* **Required work**
Within the entries below, find the portion that opens with the line containing "First Page已經體驗到Instagram即時動態廣告（15" and closes with the line containing "個Instagram限時動態而直接向上滑動並進行購買。我". Retype that portion exactly and only.

+===+

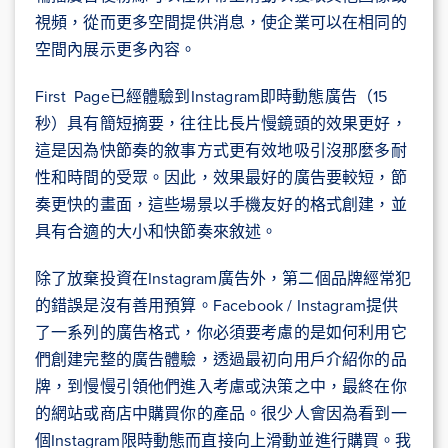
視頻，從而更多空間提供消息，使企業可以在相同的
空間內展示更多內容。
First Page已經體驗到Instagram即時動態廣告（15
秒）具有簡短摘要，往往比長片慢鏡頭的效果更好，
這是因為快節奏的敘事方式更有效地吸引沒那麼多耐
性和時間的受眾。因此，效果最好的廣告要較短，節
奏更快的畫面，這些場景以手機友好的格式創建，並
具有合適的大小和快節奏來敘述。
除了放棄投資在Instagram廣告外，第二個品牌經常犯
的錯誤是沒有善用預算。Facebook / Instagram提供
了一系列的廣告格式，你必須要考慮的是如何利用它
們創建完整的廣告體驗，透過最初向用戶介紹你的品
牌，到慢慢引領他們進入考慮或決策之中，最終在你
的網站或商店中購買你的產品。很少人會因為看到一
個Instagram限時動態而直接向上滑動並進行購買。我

+===+

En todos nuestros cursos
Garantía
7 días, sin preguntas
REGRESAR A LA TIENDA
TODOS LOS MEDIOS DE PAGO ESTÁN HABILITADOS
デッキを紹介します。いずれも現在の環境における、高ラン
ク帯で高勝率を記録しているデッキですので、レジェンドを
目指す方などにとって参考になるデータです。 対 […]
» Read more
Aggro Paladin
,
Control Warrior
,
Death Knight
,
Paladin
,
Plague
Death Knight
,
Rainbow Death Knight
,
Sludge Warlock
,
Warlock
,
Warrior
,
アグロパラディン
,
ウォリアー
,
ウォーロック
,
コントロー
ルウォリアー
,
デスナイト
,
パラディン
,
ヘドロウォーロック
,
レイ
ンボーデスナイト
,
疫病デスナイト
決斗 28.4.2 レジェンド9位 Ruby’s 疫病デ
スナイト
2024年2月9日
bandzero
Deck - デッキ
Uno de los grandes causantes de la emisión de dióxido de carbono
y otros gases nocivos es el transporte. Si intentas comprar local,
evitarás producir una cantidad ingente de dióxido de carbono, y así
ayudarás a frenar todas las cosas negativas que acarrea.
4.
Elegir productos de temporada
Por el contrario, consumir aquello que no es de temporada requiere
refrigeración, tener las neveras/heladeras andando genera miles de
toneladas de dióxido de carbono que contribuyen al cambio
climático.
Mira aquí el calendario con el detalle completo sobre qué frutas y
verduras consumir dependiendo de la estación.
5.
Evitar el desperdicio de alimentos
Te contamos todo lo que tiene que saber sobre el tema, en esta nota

+===+

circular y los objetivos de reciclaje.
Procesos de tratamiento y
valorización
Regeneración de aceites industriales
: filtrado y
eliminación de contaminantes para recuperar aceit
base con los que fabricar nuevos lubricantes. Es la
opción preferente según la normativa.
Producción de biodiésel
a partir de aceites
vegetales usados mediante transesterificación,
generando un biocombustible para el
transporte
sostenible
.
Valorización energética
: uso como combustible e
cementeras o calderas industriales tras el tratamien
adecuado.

+===+

* **Task solution**
First Page已經體驗到Instagram即時動態廣告（15
秒）具有簡短摘要，往往比長片慢鏡頭的效果更好，
這是因為快節奏的敘事方式更有效地吸引沒那麼多耐
性和時間的受眾。因此，效果最好的廣告要較短，節
奏更快的畫面，這些場景以手機友好的格式創建，並
具有合適的大小和快節奏來敘述。
除了放棄投資在Instagram廣告外，第二個品牌經常犯
的錯誤是沒有善用預算。Facebook / Instagram提供
了一系列的廣告格式，你必須要考慮的是如何利用它
們創建完整的廣告體驗，透過最初向用戶介紹你的品
牌，到慢慢引領他們進入考慮或決策之中，最終在你
的網站或商店中購買你的產品。很少人會因為看到一
個Instagram限時動態而直接向上滑動並進行購買。我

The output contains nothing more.